Da hilft wohl nur Brute Force - wenn das Paßwort gut gewählt wurde, schmeiß die Datei weg, es wird nicht klappen.

----------

## Anarcho

Windows Passwort Cracker per Wine vielleicht. Aber wie schon gesagt, das kann ne weile dauern...

----------

## return13

als tipp - wenn man selbst ein passwort erstellt hat, ist es leichter es zu knacken, da man meistens weiss was für zeichen man für sein passwort generell benutzt... 

- Großbuchstaben

- Kleinbuchstaben

- Zahlen

- Sonderzeichen

und meistens kann man es auch ungefähr eingrenzen in welchem Zahlenraum man das Passwort vergeben hatte - waren es auf jedenfall mehr als 4 Zeichen? Und weniger als 6?

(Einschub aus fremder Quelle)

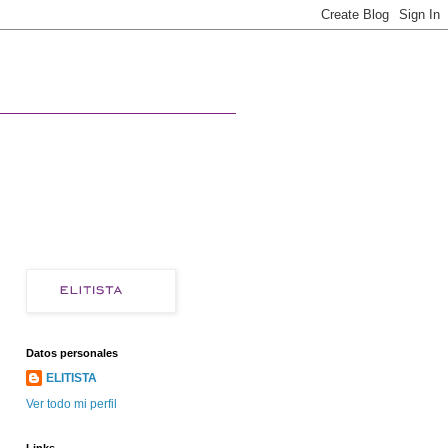
Datos personales
ELITISTA
Ver todo mi perfil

Was ich damit sagen will, du solltest die möglichen Kombinationen eingrenzen, und dir daraus dann ein Wörterbuch basteln, mit dessen Hilfe du dann versuchst das Passwort herauszufinden... Wie gesagt - das Stichwort ist EINGRENZEN - denn sonst kannst du lange rechnen lassen... Ich sag nur Exponentielles Wachstum....

----------

## schachti

Wenn das Paßwort gut gewählt ist, bringt auch das nicht viel. Beispiel: Ich weiß, daß mein Paßwort genau 15 Zeichen hat, und zwar nur Kleinbuchstaben. Dann bleiben immer noch 26^15 = 1,7 * 10^27 Möglichkeiten. Wenn Du pro Sekunde 1 Million Paßwörter durchprobieren könntest, würde es immer noch mehr als 50 Millionen Jahre dauern, alle Möglichkeiten durchzuprobieren.

----------

## tost

Aber 6 Stellen ist auch wirklich die Grenze (spreche aus Erfahrung)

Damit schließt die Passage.